* [Task prompt]:
Go through the listing below and output exactly the line with "we identified the", the line with "adaptations for hunting", and each line between; omit the rest.

::: Data

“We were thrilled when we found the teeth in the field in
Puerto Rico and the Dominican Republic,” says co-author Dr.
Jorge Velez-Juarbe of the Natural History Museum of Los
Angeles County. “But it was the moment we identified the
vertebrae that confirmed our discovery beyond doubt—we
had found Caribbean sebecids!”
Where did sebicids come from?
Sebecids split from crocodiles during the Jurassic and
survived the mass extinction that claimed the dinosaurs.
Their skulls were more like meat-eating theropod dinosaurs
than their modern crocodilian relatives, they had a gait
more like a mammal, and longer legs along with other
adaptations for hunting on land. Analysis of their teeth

::::::
::: Data

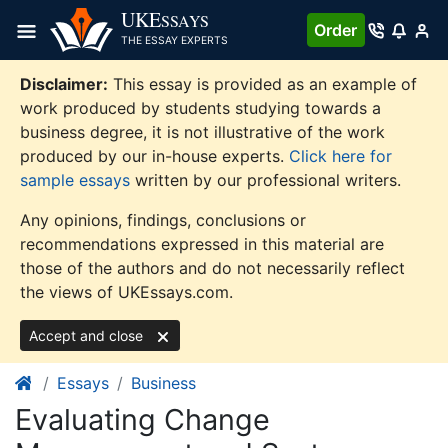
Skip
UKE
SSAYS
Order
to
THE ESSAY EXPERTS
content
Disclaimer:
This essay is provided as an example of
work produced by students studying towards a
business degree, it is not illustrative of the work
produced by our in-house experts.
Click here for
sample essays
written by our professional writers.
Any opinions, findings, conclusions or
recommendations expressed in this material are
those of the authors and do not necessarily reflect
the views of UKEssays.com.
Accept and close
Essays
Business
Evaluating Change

::::::

* [Task answer]:
Angeles County. “But it was the moment we identified the
vertebrae that confirmed our discovery beyond doubt—we
had found Caribbean sebecids!”
Where did sebicids come from?
Sebecids split from crocodiles during the Jurassic and
survived the mass extinction that claimed the dinosaurs.
Their skulls were more like meat-eating theropod dinosaurs
than their modern crocodilian relatives, they had a gait
more like a mammal, and longer legs along with other
adaptations for hunting on land. Analysis of their teeth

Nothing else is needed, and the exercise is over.